We often see the very dark roasts in the grocery store plastic bins, covered in oil, labeled as “espresso roast.” These very-dark roasted coffee beans have a tradition that is said to have come from Italy. During the early part of the last century, during hard economic times when quality coffee was difficult to procure, low quality coffee beans were often used. Unfortunately, their taste matched their price point. To overcome that, the roasters pushed the roasting process darker and darker. Eventually they found a roast that was dark enough to remove or mask the actual taste of the coffee beans and create a taste that was overwhelmingly of the roast itself.

There are two main types of coffee beans, genetically speaking: Arabica and Robusta. A lot of that low-quality coffee mentioned above was cheap Robusta. It’s a good thing that it was dark roasted. While there are some quality Robusta coffee beans out there, the majority of them have an aroma and after taste of burnt bicycle inner tubes. It was that taste that the French roasters were working to destroy. Robusta is still used today, of course. When quality Robusta is used sparingly in a blend it increases the crema in espresso.

While some beans do like a darker roast, in today’s coffee market there are a lot of very high quality beans and roasting them that dark destroys a lot of the flavor that the growers, processors, and roasters work to develop. These beans offer a wide range of flavors. Not like the artificially flavored coffee beans, but subtle sub-flavors; nuances if you will. Roasting these beans to that dark, “espresso roast” level would be like ordering blackened filet mignon.

So what to look for in beans to be used for espresso?

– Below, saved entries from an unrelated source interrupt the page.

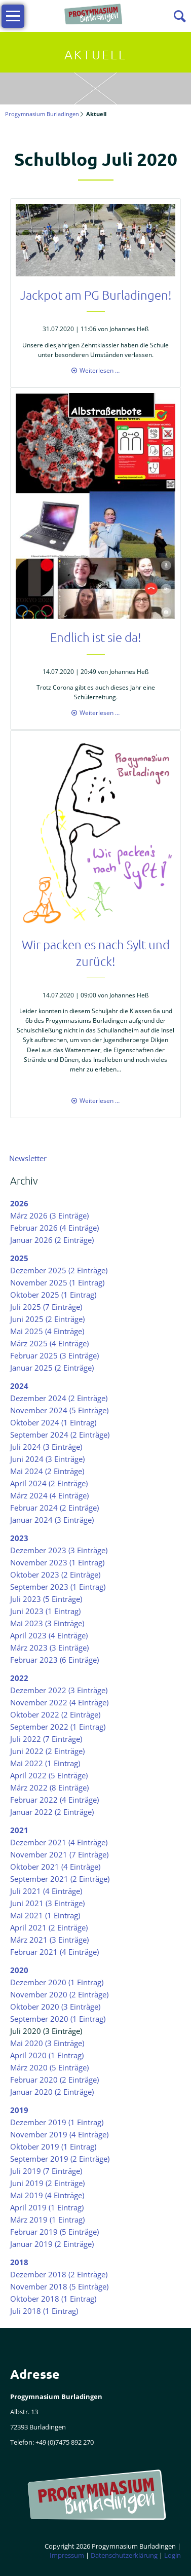 Image resolution: width=191 pixels, height=2576 pixels. I want to click on April 2024 (2 Einträge), so click(49, 1483).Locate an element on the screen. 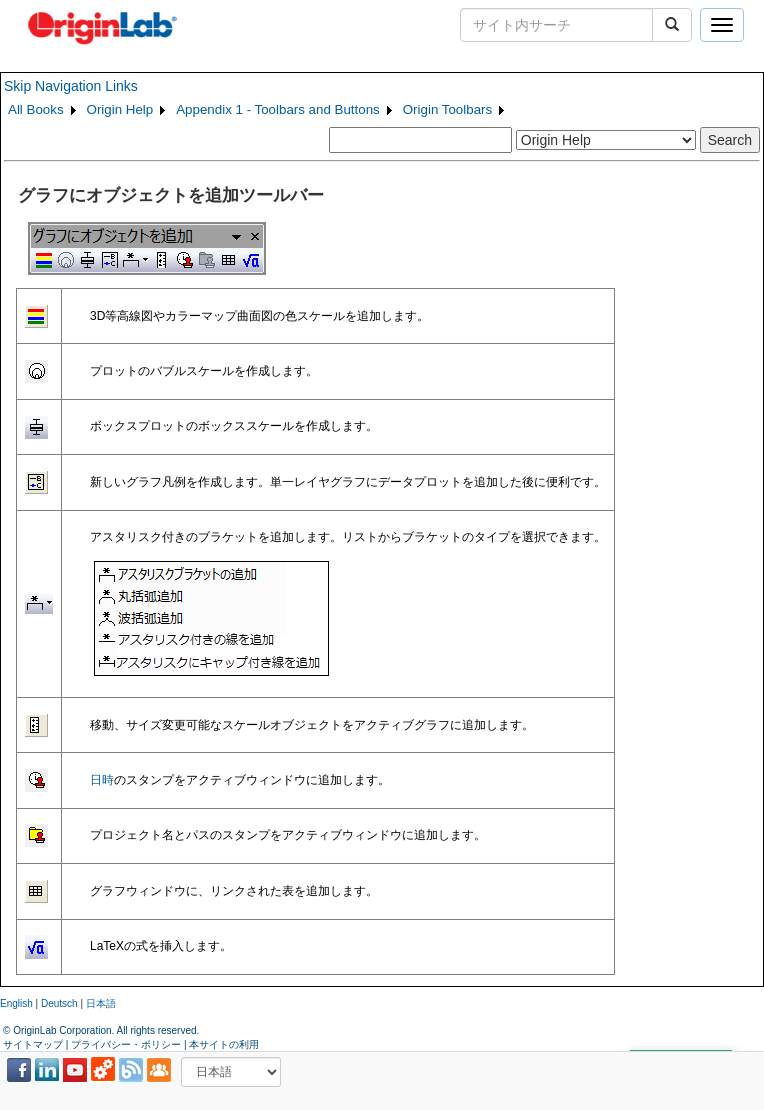 The image size is (764, 1110). English is located at coordinates (16, 1003).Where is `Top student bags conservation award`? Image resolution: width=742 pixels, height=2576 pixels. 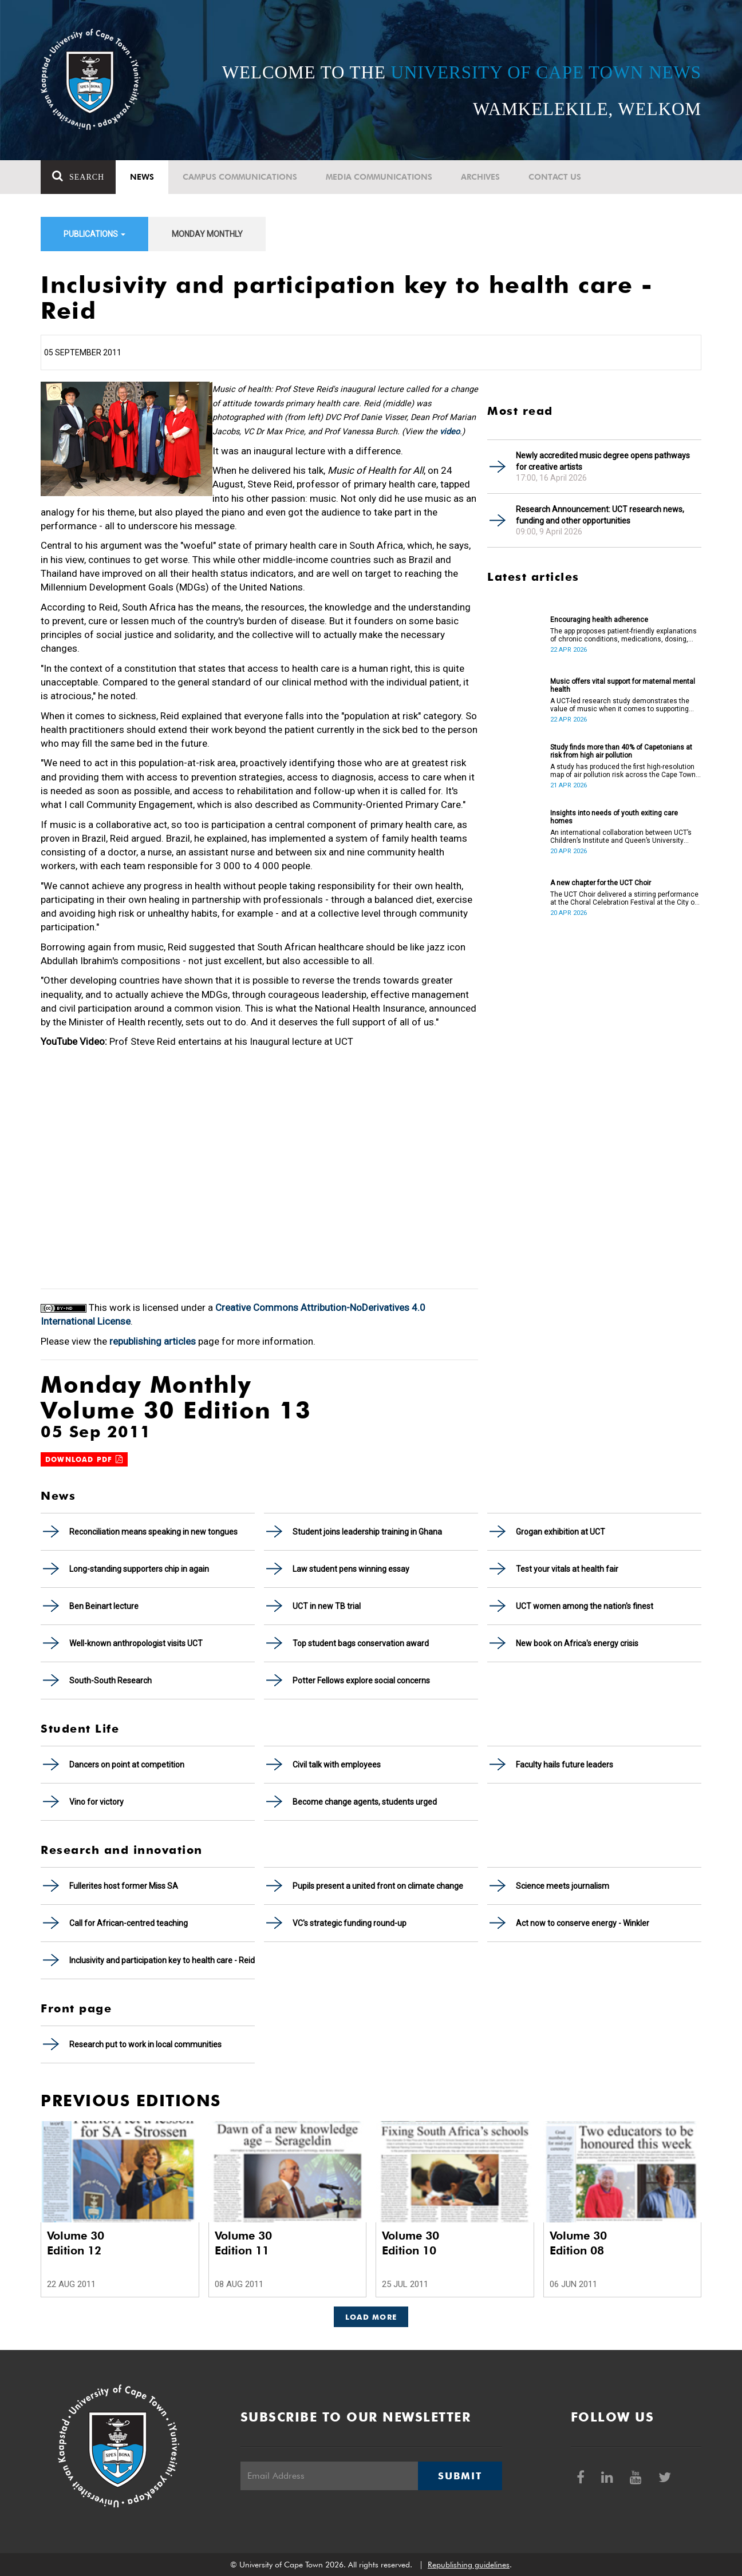
Top student bags conservation award is located at coordinates (361, 1643).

  • Beans that have, at the most, a few drops of oil on them. Avoid those that look like they have been stored in a used oil pan of a ’58 DeSoto.
  • A nice medium to dark oak color. Some beans like to be a bit darker and some lighter, so don’t be afraid to try different roast levels.
  • Even when you find a bean you like, experiment! There is no reason to stick yourself in such a rut, only purchasing one specific bean origin, brand, or espresso roast level.

I am often asked which espresso coffee beans are the best. The simple answer is that no one can answer that for you, and you will never know unless you try them all. That is surely not possible, but variety is certainly the spice of life so don’t get stuck in a rut with just once coffee.